I continue yelling about milk and attitude adjustments for a couple minutes. Ivan is very apologetic. He starts cleaning up the floor and offers to wash my clothes. I give him the silent treatment and wash them myself. I remove my t-shirt and throw it in the wash. James approaches me cautiously and requests my help with the alphabet. As I sit down bare chested, jeans smelling like 2% and writing lower case ‘a’s’, I realize how hard it is to be a good parent. I’m glad I get to clock out at the end of the day.

Becoming a Manny

26 Mar

Watching a man receive a pedicure through a window evokes many feelings.

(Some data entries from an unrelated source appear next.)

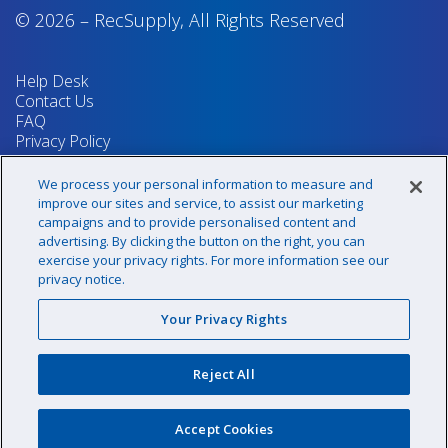
© 2026
–
RecSupply,
All Rights Reserved
Help Desk
Contact Us
FAQ
Privacy Policy
Return Policy
Terms & Conditions
We process your personal information to measure and
Your Privacy Rights
improve our sites and service, to assist our marketing
campaigns and to provide personalised content and
advertising. By clicking the button on the right, you can
exercise your privacy rights. For more information see our
Sign up for our newsletter!
privacy notice.
Your Privacy Rights
@recsupply
Reject All
1.800.437.8072
sales@recsupply.com
Accept Cookies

Mostly I want to yell something like, “Come on man, are you serious!” Then the lighter side of my manhood and my liberal upbringing tries to come to his defense. He may have extraordinarily disgusting feet that require small teams of Korean women to hack at his little piggies like deranged butchers. Maybe he has beautiful feet and enjoys wearing open-toed sandals. This has to be some kind of absurd mandate from a wife or girlfriend. He can’t be single and think that sprucing up his feet will get him laid.
“Oh they’re beautiful!” An old woman with that unmistakable ‘give granny a kiss’ intonation gestures toward me.

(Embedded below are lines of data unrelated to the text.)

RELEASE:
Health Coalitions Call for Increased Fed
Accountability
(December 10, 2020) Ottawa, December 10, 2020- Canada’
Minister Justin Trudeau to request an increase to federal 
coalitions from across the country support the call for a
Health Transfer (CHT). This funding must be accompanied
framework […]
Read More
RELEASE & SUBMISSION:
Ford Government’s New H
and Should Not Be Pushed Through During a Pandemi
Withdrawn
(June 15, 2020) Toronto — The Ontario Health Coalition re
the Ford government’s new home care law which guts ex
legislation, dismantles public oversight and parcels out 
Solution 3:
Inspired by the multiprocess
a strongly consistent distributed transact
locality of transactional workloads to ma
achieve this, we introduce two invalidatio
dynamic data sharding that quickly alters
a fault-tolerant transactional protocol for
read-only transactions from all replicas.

“What”? I reply, still fixated on the man’s toes.
“Your kids, they’re so handsome!” she continues. I forget momentarily that I am standing next to two young boys.
“Oh, they’re not mine. I’m not the father,” I say with the conviction of a two-time guest on the Maury DNA test results show.

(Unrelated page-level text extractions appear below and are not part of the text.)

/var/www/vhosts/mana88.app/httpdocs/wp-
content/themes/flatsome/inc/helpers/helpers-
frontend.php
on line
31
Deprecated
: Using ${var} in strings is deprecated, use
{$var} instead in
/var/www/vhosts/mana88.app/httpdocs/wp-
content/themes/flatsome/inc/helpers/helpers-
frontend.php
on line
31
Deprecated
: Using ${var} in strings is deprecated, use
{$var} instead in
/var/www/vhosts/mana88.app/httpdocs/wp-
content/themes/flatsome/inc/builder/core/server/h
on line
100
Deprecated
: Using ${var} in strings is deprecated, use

“Then what are you”? says the old woman.
“I’m their older caretaker man friend.” The old woman looks very concerned. She politely nods, takes out her cell phone and either calls child protective services or Dateline: How to Catch a Predator. I don’t comprehend the creepiness of my statement until the five year old asks me what an older caretaker man friend is. “Well buddy, it’s a vaguely pedophilic term that I use to explain my job rather than tell people I’m a male nanny. Using my twisted logic, it’s better to sound like a pervert than come across as slightly effeminate.” The kid looks at me blankly, and then like the champion conversationalist five year olds are, he smoothly changes the topic. “Why is that man getting his toes painted? Isn’t that for girls”? The man looks through the glass and smiles at us. I shake my head slowly. “I really don’t know boys. Apparently not.”